**Dataset excerpts**.
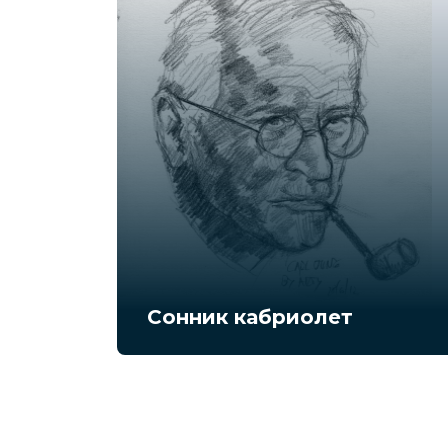
Сонник кабриолет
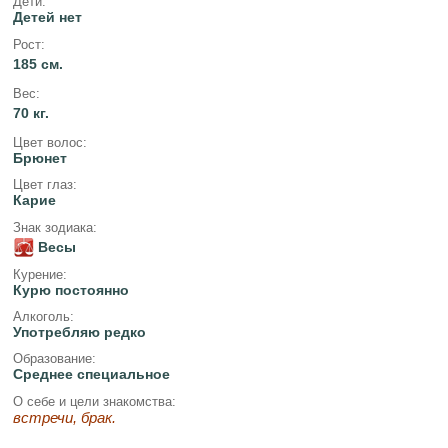
Дети:
Детей нет
Рост:
185 см.
Вес:
70 кг.
Цвет волос:
Брюнет
Цвет глаз:
Карие
Знак зодиака:
Весы
Курение:
Курю постоянно
Алкоголь:
Употребляю редко
Образование:
Среднее специальное
О себе и цели знакомства:
встречи, брак.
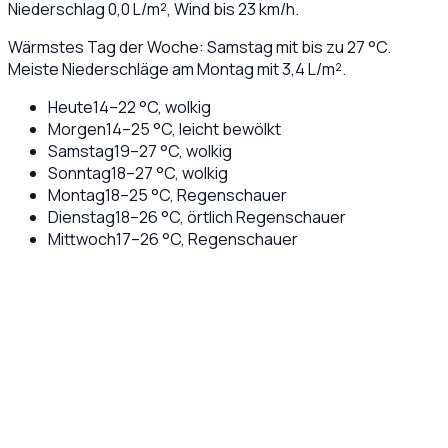
Niederschlag
0,0
L/m², Wind bis
23
km/h.
Wärmstes Tag der Woche: Samstag mit bis zu 27 °C.
Meiste Niederschläge am Montag mit 3,4 L/m².
Heute
14
–
22
°C,
wolkig
Morgen
14
–
25
°C,
leicht bewölkt
Samstag
19
–
27
°C,
wolkig
Sonntag
18
–
27
°C,
wolkig
Montag
18
–
25
°C,
Regenschauer
Dienstag
18
–
26
°C,
örtlich Regenschauer
Mittwoch
17
–
26
°C,
Regenschauer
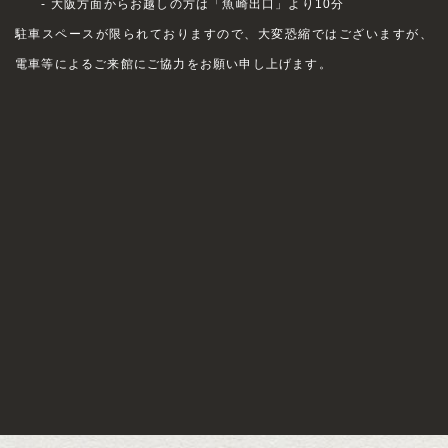
- 大阪方面からお越しの方は「魚崎出口」より10分
駐車スペースが限られておりますので、大変恐縮ではございますが、
電車等によるご来館にご協力をお願い申し上げます。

**Prompt**. From the listing above, return every line that contains the word "Samstag".

**Task answer**.
Wärmstes Tag der Woche: Samstag mit bis zu 27 °C.
Samstag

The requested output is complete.